--- START ---

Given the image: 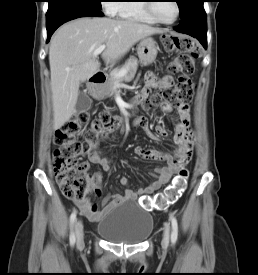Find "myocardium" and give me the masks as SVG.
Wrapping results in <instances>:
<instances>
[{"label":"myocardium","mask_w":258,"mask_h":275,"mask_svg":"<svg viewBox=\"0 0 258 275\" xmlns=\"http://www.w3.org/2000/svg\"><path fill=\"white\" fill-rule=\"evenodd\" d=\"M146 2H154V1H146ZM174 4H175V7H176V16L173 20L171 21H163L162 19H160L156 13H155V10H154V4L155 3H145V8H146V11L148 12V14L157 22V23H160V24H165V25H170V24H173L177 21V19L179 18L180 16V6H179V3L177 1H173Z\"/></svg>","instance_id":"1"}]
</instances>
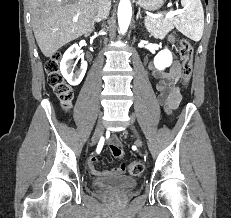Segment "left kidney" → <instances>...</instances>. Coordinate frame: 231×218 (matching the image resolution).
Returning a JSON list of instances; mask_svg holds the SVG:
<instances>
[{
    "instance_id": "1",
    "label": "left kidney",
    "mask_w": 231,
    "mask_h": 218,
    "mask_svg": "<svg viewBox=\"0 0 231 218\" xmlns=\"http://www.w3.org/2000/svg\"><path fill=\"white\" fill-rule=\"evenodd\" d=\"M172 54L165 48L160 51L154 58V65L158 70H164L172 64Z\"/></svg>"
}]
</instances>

--- END ---

◆ Instructions to follow:
Return the line containing "the image resolution)." and every line after it through the end of the records above, exactly and nothing else, but not the pictures.

◆ Solution below:
Segment "left kidney" → <instances>...</instances>. Coordinate frame: 231×218 (matching the image resolution).
Returning a JSON list of instances; mask_svg holds the SVG:
<instances>
[{
    "instance_id": "1",
    "label": "left kidney",
    "mask_w": 231,
    "mask_h": 218,
    "mask_svg": "<svg viewBox=\"0 0 231 218\" xmlns=\"http://www.w3.org/2000/svg\"><path fill=\"white\" fill-rule=\"evenodd\" d=\"M172 54L165 48L160 51L154 58V65L158 70H164L172 64Z\"/></svg>"
}]
</instances>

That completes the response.